Epic Sciences said it will add simultaneous microsatellite instability (MSI) and chromosomal instability (CIN) measurements—also called genomic scarring analysis—to its single cell next generation sequencing (NGS) workflow for clinical research of immuno-oncology therapies.
Epic is looking to combine the MSI and CIN capabilities at a time when researchers have reported synergistic benefits to combining programmed cell death protein 1 (PD-1) checkpoint inhibitors with DNA damage repair targeted therapies such as ATR and PARP inhibitors. Their respective biomarkers, MSI and genomic scarring, have until now been thought to be mutually exclusive mechanisms.
Mark Landers, VP of translational research at Epic Sciences, noted that while MSI has been approved as a companion diagnostic for Merck’s Keytruda® (pembrolizumab) by the FDA, the number of patients that benefit from Keytruda is substantially higher than number of patients who are confirmed as MSI high.
Approved for its first indication in 2014, Keytruda is a humanized monoclonal antibody that blocks interaction between PD-1 and its receptor ligands, PD-L1 and PD-L2, thus increasing the immune system’s ability to fight cancer.
In many cancers, Landers added, MSI occurs at very low frequency limiting its efficacy for patient selection. That very low frequency eliminates the practical use of testing due to the poor health economic argument of testing an entire patient population for a benefit from a small percentage of patients.
When the MSI and CIN measurements were applied, Landers said, researchers observed MSI occurring sub-clonally in patients that would likely be missed by conventional testing methods due to high heterogeneity of disease and sub-sampling.
“This assay may help find new patient populations in indications previously thought to have low frequencies of MSI,” Landers told Clinical OMICs. “MSI and [homologous recombination deficiency] HRD, detected here by CIN, represent divergent selective advantages for tumors and are thought to be mutually exclusive DNA repair deficiencies. We observed that although they do not occur in the same cells, they can exist in separate sub-clones within the same patient indicating portions of a patient’s tumor burden may be differentially sensitive to immunotherapies and/or DNA damage repair targeted therapies.”
“By simultaneously understanding the prevalence of MSI and HRD in single cells in the circulating tumor burden in late stage patients, we enable finding patients likely to respond to checkpoint inhibitors (PD-1), PARPi/ATRi, or combinations thereof which could expand patient populations and indications for these emerging drug classes,” Landers added.
Epic said it has highlighted the power of MSI and CIN by analyzing circulating tumor cells (CTCs) from the blood of metastatic castration-resistant prostate cancer (mCRPC) patients. Numerous patients had subclonal high MSI CTCs amongst a predominance of CTCs with low MSI, while some CTCs with low MSI had high levels of genomic scarring, the company said.

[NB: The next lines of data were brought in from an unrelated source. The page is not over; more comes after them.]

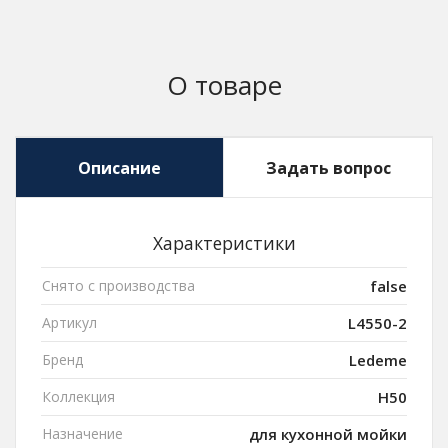
О товаре
Описание
Задать вопрос
Характеристики
Снято с производства
false
Артикул
L4550-2
Бренд
Ledeme
Коллекция
H50
Назначение
для кухонной мойки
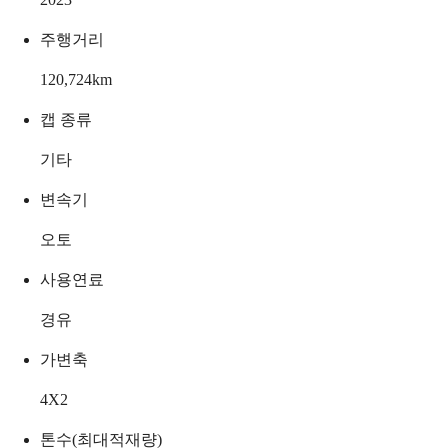
주행거리
120,724
km
캡 종류
기타
변속기
오토
사용연료
경유
가변축
4X2
톤수(최대적재량)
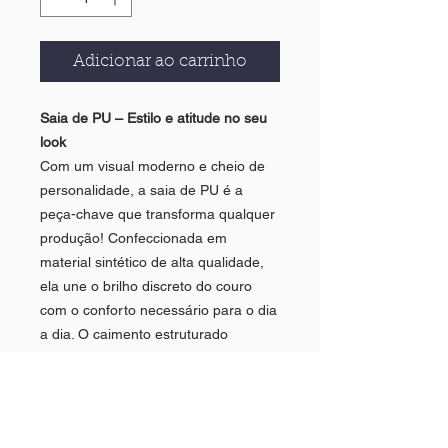
Adicionar ao carrinho
Saia de PU – Estilo e atitude no seu
look
Com um visual moderno e cheio de
personalidade, a saia de PU é a
peça-chave que transforma qualquer
produção! Confeccionada em
material sintético de alta qualidade,
ela une o brilho discreto do couro
com o conforto necessário para o dia
a dia. O caimento estruturado
valoriza a silhueta e permite
combinações que vão do casual ao
sofisticado – basta trocar os
acessórios!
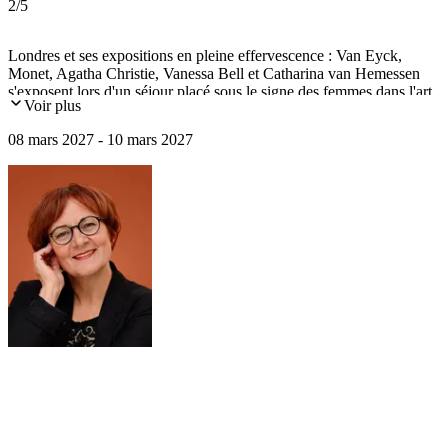
2
/5
Londres et ses expositions en pleine effervescence : Van Eyck,
Monet, Agatha Christie, Vanessa Bell et Catharina van Hemessen
s'exposent lors d'un séjour placé sous le signe des femmes dans l'art
Voir plus
et l'histoire.
08 mars 2027 - 10 mars 2027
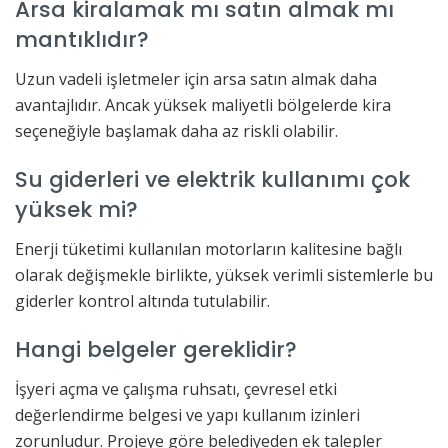
Arsa kiralamak mı satın almak mı
mantıklıdır?
Uzun vadeli işletmeler için arsa satın almak daha
avantajlıdır. Ancak yüksek maliyetli bölgelerde kira
seçeneğiyle başlamak daha az riskli olabilir.
Su giderleri ve elektrik kullanımı çok
yüksek mi?
Enerji tüketimi kullanılan motorların kalitesine bağlı
olarak değişmekle birlikte, yüksek verimli sistemlerle bu
giderler kontrol altında tutulabilir.
Hangi belgeler gereklidir?
İşyeri açma ve çalışma ruhsatı, çevresel etki
değerlendirme belgesi ve yapı kullanım izinleri
zorunludur. Projeye göre belediyeden ek talepler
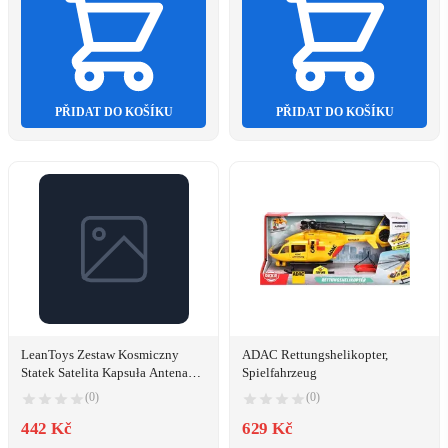
PŘIDAT DO KOŠÍKU
PŘIDAT DO KOŠÍKU
LeanToys Zestaw Kosmiczny
ADAC Rettungshelikopter,
Statek Satelita Kapsuła Antena
Spielfahrzeug
Komunikacyjna Astronauta
(0)
(0)
442 Kč
629 Kč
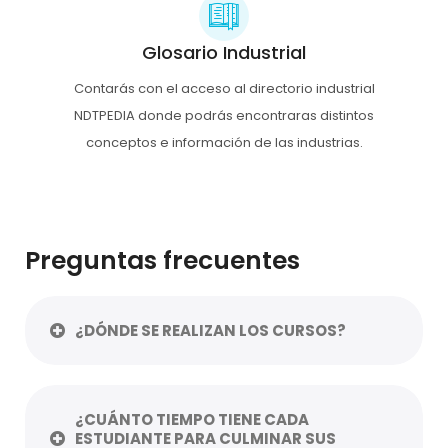
Glosario Industrial
Contarás con el acceso al directorio industrial
NDTPEDIA donde podrás encontraras distintos
conceptos e información de las industrias.
Preguntas frecuentes
¿DÓNDE SE REALIZAN LOS CURSOS?
¿CUÁNTO TIEMPO TIENE CADA
ESTUDIANTE PARA CULMINAR SUS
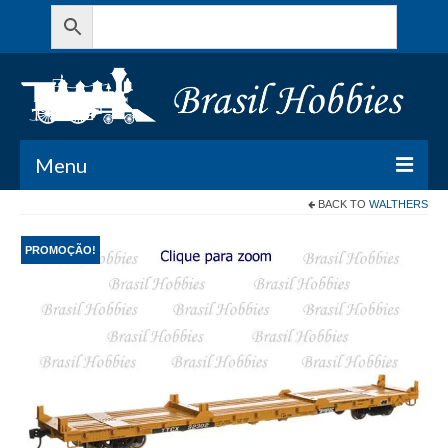
Menu
BACK TO
WALTHERS
Todos os Produtos
PROMOÇÃO!
Meu Carrinho
Minha conta
Contato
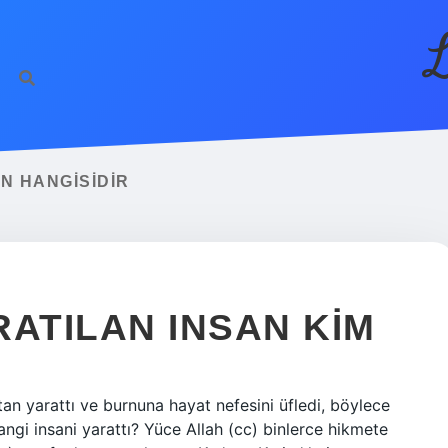
L
N HANGISIDIR
RATILAN INSAN KIM
ktan yarattı ve burnuna hayat nefesini üfledi, böylece
angi insani yarattı? Yüce Allah (cc) binlerce hikmete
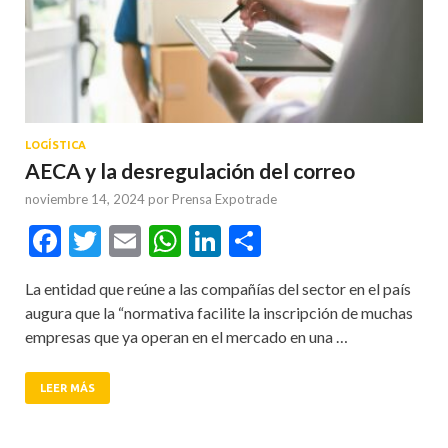
LOGÍSTICA
AECA y la desregulación del correo
noviembre 14, 2024
por
Prensa Expotrade
Facebook
Twitter
Email
WhatsApp
LinkedIn
Compartir
La entidad que reúne a las compañías del sector en el país
augura que la “normativa facilite la inscripción de muchas
empresas que ya operan en el mercado en una …
LEER MÁS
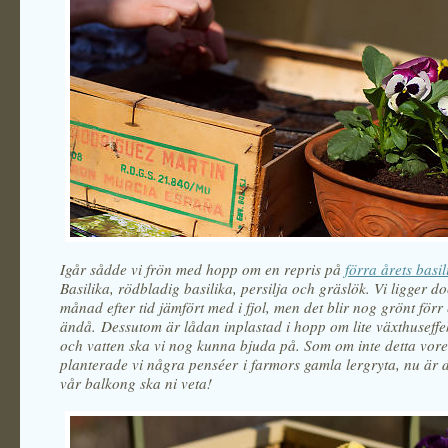
Igår sådde vi frön med hopp om en repris på
förra årets basi
Basilika, rödbladig basilika, persilja och gräslök. Vi ligger d
månad efter tid jämfört med i fjol, men det blir nog grönt förr
ändå. Dessutom är lådan inplastad i hopp om lite växthuseffek
och vatten ska vi nog kunna bjuda på. Som om inte detta vore
planterade vi några penséer i farmors gamla lergryta, nu är de
vår balkong ska ni veta!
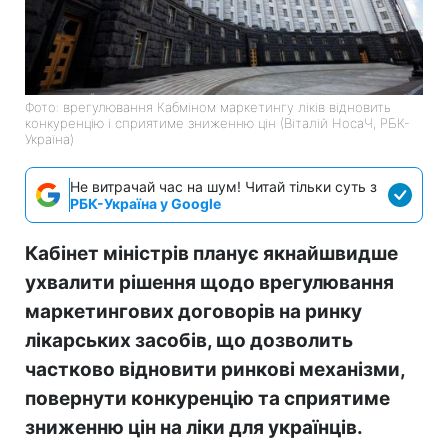
Фото: врегулювання Кабміном маркетингу ліків відновить
конкуренцію і сприятиме зниженню цін (Віталій НосаЧ, РБК-
Україна)
Не витрачай час на шум! Читай тільки суть з
РБК-Україна у Google
Кабінет міністрів планує якнайшвидше
ухвалити рішення щодо врегулювання
маркетингових договорів на ринку
лікарських засобів, що дозволить
частково відновити ринкові механізми,
повернути конкуренцію та сприятиме
зниженню цін на ліки для українців.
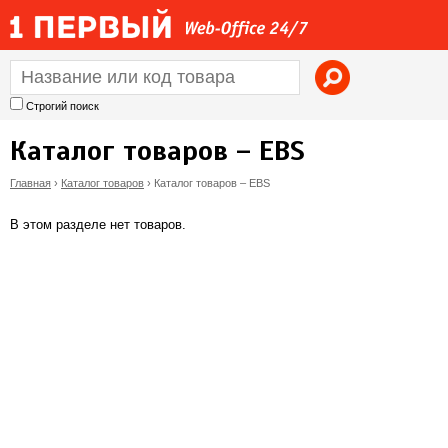
Jump to navigation
Строгий поиск
Каталог товаров – EBS
Главная
›
Каталог товаров
›
Каталог товаров – EBS
В
В этом разделе нет товаров.
ы
з
д
е
с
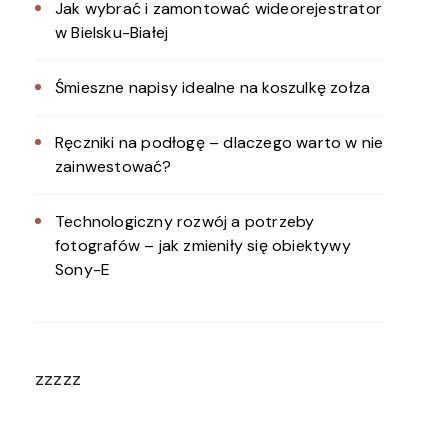
Jak wybrać i zamontować wideorejestrator
w Bielsku-Białej
Śmieszne napisy idealne na koszulkę zołza
Ręczniki na podłogę – dlaczego warto w nie
zainwestować?
Technologiczny rozwój a potrzeby
fotografów – jak zmieniły się obiektywy
Sony-E
zzzzz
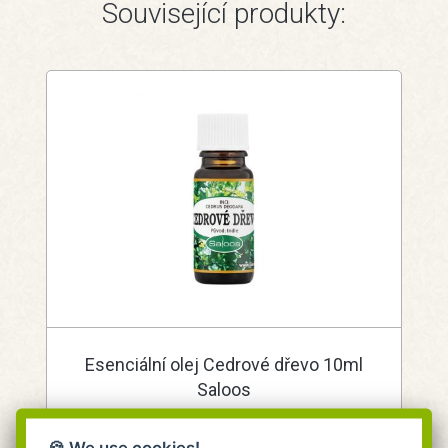
Související produkty:
Esenciální olej Cedrové dřevo 10ml
Saloos
Saloos
Vhodný při nachlazení a rýmě.
🍪 We use cookies!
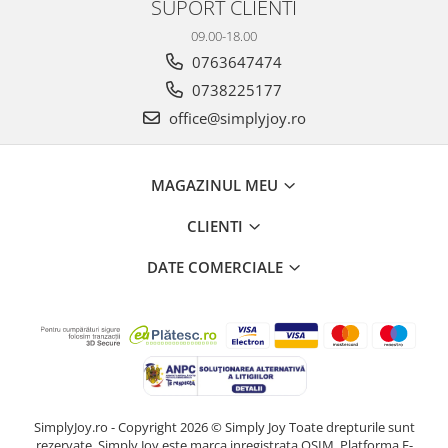
SUPORT CLIENTI
09.00-18.00
0763647474
0738225177
office@simplyjoy.ro
MAGAZINUL MEU
CLIENTI
DATE COMERCIALE
SimplyJoy.ro - Copyright 2026 © Simply Joy Toate drepturile sunt
rezervate. Simply Joy este marca inregistrata OSIM.
Platforma E-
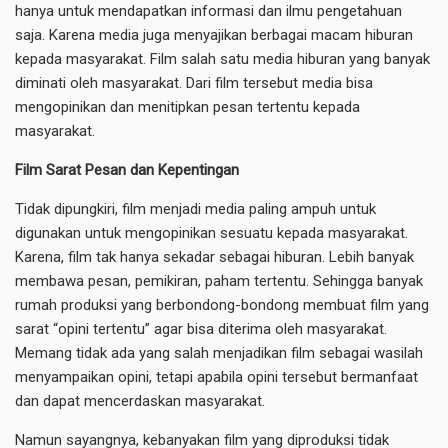
hanya untuk mendapatkan informasi dan ilmu pengetahuan
saja. Karena media juga menyajikan berbagai macam hiburan
kepada masyarakat. Film salah satu media hiburan yang banyak
diminati oleh masyarakat. Dari film tersebut media bisa
mengopinikan dan menitipkan pesan tertentu kepada
masyarakat.
Film Sarat Pesan dan Kepentingan
Tidak dipungkiri, film menjadi media paling ampuh untuk
digunakan untuk mengopinikan sesuatu kepada masyarakat.
Karena, film tak hanya sekadar sebagai hiburan. Lebih banyak
membawa pesan, pemikiran, paham tertentu. Sehingga banyak
rumah produksi yang berbondong-bondong membuat film yang
sarat “opini tertentu” agar bisa diterima oleh masyarakat.
Memang tidak ada yang salah menjadikan film sebagai wasilah
menyampaikan opini, tetapi apabila opini tersebut bermanfaat
dan dapat mencerdaskan masyarakat.
Namun sayangnya, kebanyakan film yang diproduksi tidak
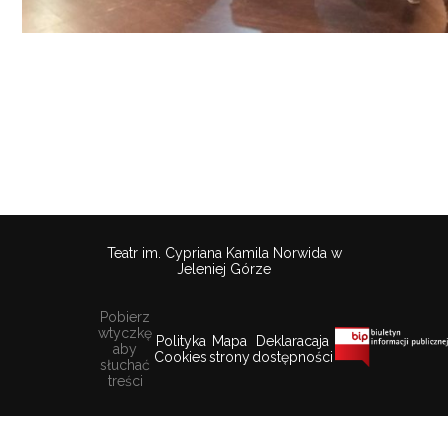
Teatr im. Cypriana Kamila Norwida w
Jeleniej Górze
Pobierz
wtyczkę
Polityka
Mapa
Deklaracaja
aby
Cookies
strony
dostępności
słuchać
treści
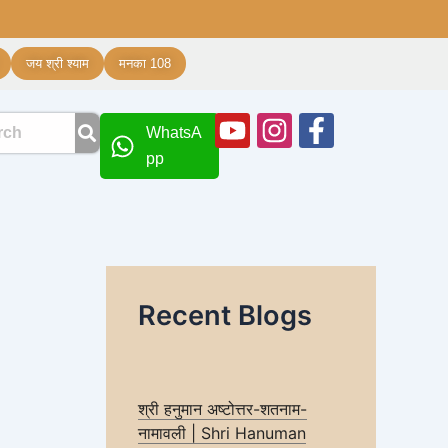
जय श्री श्याम
मनका 108
Youtube
Instagram
Facebook
WhatsA
f
pp
Recent Blogs
श्री हनुमान अष्टोत्तर-शतनाम-
नामावली | Shri Hanuman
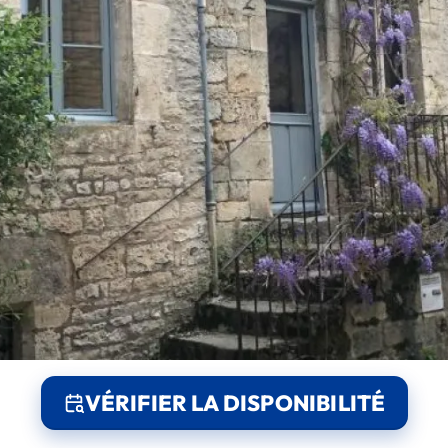
VÉRIFIER LA DISPONIBILITÉ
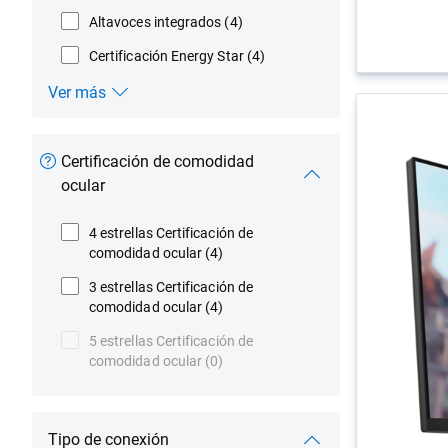
Altavoces integrados
(4)
Certificación Energy Star
(4)
Ver más
Funciones
Certificación de comodidad
ocular
4 estrellas Certificación de
comodidad ocular
(4)
3 estrellas Certificación de
comodidad ocular
(4)
5 estrellas Certificación de
comodidad ocular
(0)
Tipo de conexión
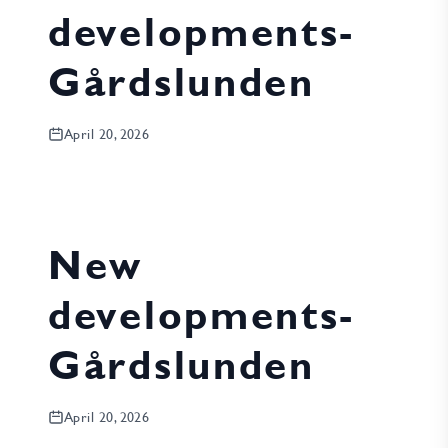
developments-
Gårdslunden
April 20, 2026
New
developments-
Gårdslunden
April 20, 2026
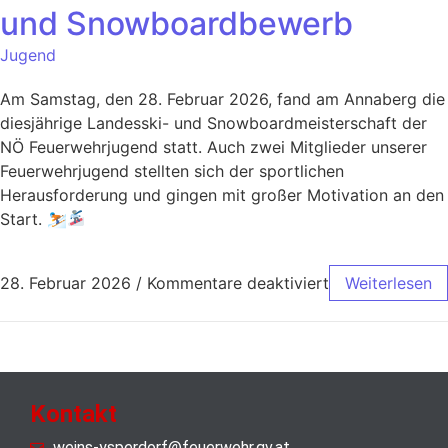
und Snowboardbewerb
Jugend
Am Samstag, den 28. Februar 2026, fand am Annaberg die
diesjährige Landesski- und Snowboardmeisterschaft der
NÖ Feuerwehrjugend statt. Auch zwei Mitglieder unserer
Feuerwehrjugend stellten sich der sportlichen
Herausforderung und gingen mit großer Motivation an den
Start. ⛷
28. Februar 2026
/
Kommentare deaktiviert
Weiterlesen
Kontakt
weins-ysperdorf@feuerwehr.gv.at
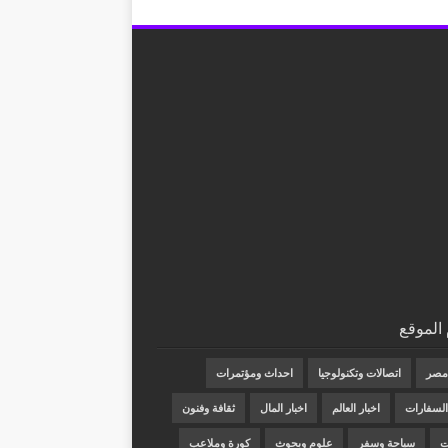
الموقع
 مصر
اتصالات وتكنولوجيا
احداث ومؤتمرات
 السفارات
اخبار العالم
اخبار المال
ثقافة وفنون
ت
سياحة وسفر
علوم وبحوث
كورة وملاعب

“mCRPC is thought to have a low prevalence of MSI (2%) and HRD (10-15%) when measured by traditional methods. It is also known to have high disease heterogeneity. Once patients fail the SOC treatment options they have very few effective treatment options,” Landers said. “Our thought was that by detecting sub-clonal MSI and HRD tumor burden in these patients we could demonstrate the advantages of our single cell approach.”
Going forward, Landers said, Epic Sciences plans to focus its analyses in late stage disease across multiple metastatic tumor indications, “to find patients who may respond to these drug classes but due to high heterogeneity may be missed by traditional testing methods.”
He said Epic Sciences is working with several checkpoint inhibitors across multiple indications as single agents and combinations. The company won’t disclose the checkpoint inhibitors, citing client confidentiality, or the studies it is pursuing, pending future publication and public presentation. Also undisclosed are Epic’s academic and biopharma partners, which according to the company’s website include more than 37 pharmaceutical and biotechnology companies, major cancer centers, the NIH and its National Cancer Institute (NCI).
Headquartered in San Diego, Epic has developed No Cell Left Behind®, a rare-cell detection and characterization platform designed to help match patients to therapies and monitor for drug resistance. The platform is based on technology that has been exclusively licensed from The Scripps Research Institute.
Another partner, Genomic Health, has joined with Epic Sciences to commercialize the Oncotype DX® AR-V7 Nucleus Detect™ test, designed to inform therapeutic decisions between taxane chemotherapy or androgen-directed therapeutics in metastatic castrate-resistant prostate cancer.